Dataset records
___

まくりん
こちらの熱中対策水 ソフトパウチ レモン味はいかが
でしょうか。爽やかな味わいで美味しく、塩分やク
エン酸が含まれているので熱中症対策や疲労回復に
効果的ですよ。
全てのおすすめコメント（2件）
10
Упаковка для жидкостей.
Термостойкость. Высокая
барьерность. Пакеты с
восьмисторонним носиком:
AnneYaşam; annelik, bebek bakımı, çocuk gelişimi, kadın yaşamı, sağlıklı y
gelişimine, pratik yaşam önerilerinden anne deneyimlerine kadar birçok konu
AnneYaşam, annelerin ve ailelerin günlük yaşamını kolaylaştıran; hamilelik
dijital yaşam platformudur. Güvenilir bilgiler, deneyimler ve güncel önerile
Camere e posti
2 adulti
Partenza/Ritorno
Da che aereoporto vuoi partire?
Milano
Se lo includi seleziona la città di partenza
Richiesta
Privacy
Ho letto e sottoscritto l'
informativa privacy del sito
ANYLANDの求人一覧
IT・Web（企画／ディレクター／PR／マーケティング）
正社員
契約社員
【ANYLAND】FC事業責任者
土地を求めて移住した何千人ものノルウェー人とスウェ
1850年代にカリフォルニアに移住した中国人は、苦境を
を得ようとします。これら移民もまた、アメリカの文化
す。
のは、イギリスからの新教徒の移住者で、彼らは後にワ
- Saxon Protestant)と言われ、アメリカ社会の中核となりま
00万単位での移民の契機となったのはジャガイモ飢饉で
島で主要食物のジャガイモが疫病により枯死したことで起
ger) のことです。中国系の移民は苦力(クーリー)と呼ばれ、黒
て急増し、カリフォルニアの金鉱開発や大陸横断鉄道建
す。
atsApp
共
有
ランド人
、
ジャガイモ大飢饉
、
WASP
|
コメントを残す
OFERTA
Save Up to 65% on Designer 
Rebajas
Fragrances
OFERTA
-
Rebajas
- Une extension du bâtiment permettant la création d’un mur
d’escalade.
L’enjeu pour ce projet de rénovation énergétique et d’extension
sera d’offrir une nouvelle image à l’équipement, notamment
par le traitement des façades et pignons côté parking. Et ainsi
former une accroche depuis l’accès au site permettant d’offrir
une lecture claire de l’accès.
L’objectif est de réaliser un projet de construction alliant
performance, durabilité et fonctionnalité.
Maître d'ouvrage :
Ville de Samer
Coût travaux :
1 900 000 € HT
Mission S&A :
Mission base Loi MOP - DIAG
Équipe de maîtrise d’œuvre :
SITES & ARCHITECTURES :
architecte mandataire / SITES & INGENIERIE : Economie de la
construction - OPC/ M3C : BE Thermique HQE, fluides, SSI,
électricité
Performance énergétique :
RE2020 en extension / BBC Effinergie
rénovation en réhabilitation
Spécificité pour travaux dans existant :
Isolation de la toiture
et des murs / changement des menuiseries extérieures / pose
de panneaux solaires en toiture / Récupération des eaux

___

ACTIVITY:
Repeat the lines above exactly.

OUTPUT:
まくりん
こちらの熱中対策水 ソフトパウチ レモン味はいかが
でしょうか。爽やかな味わいで美味しく、塩分やク
エン酸が含まれているので熱中症対策や疲労回復に
効果的ですよ。
全てのおすすめコメント（2件）
10
Упаковка для жидкостей.
Термостойкость. Высокая
барьерность. Пакеты с
восьмисторонним носиком:
AnneYaşam; annelik, bebek bakımı, çocuk gelişimi, kadın yaşamı, sağlıklı y
gelişimine, pratik yaşam önerilerinden anne deneyimlerine kadar birçok konu
AnneYaşam, annelerin ve ailelerin günlük yaşamını kolaylaştıran; hamilelik
dijital yaşam platformudur. Güvenilir bilgiler, deneyimler ve güncel önerile
Camere e posti
2 adulti
Partenza/Ritorno
Da che aereoporto vuoi partire?
Milano
Se lo includi seleziona la città di partenza
Richiesta
Privacy
Ho letto e sottoscritto l'
informativa privacy del sito
ANYLANDの求人一覧
IT・Web（企画／ディレクター／PR／マーケティング）
正社員
契約社員
【ANYLAND】FC事業責任者
土地を求めて移住した何千人ものノルウェー人とスウェ
1850年代にカリフォルニアに移住した中国人は、苦境を
を得ようとします。これら移民もまた、アメリカの文化
す。
のは、イギリスからの新教徒の移住者で、彼らは後にワ
- Saxon Protestant)と言われ、アメリカ社会の中核となりま
00万単位での移民の契機となったのはジャガイモ飢饉で
島で主要食物のジャガイモが疫病により枯死したことで起
ger) のことです。中国系の移民は苦力(クーリー)と呼ばれ、黒
て急増し、カリフォルニアの金鉱開発や大陸横断鉄道建
す。
atsApp
共
有
ランド人
、
ジャガイモ大飢饉
、
WASP
|
コメントを残す
OFERTA
Save Up to 65% on Designer 
Rebajas
Fragrances
OFERTA
-
Rebajas
- Une extension du bâtiment permettant la création d’un mur
d’escalade.
L’enjeu pour ce projet de rénovation énergétique et d’extension
sera d’offrir une nouvelle image à l’équipement, notamment
par le traitement des façades et pignons côté parking. Et ainsi
former une accroche depuis l’accès au site permettant d’offrir
une lecture claire de l’accès.
L’objectif est de réaliser un projet de construction alliant
performance, durabilité et fonctionnalité.
Maître d'ouvrage :
Ville de Samer
Coût travaux :
1 900 000 € HT
Mission S&A :
Mission base Loi MOP - DIAG
Équipe de maîtrise d’œuvre :
SITES & ARCHITECTURES :
architecte mandataire / SITES & INGENIERIE : Economie de la
construction - OPC/ M3C : BE Thermique HQE, fluides, SSI,
électricité
Performance énergétique :
RE2020 en extension / BBC Effinergie
rénovation en réhabilitation
Spécificité pour travaux dans existant :
Isolation de la toiture
et des murs / changement des menuiseries extérieures / pose
de panneaux solaires en toiture / Récupération des eaux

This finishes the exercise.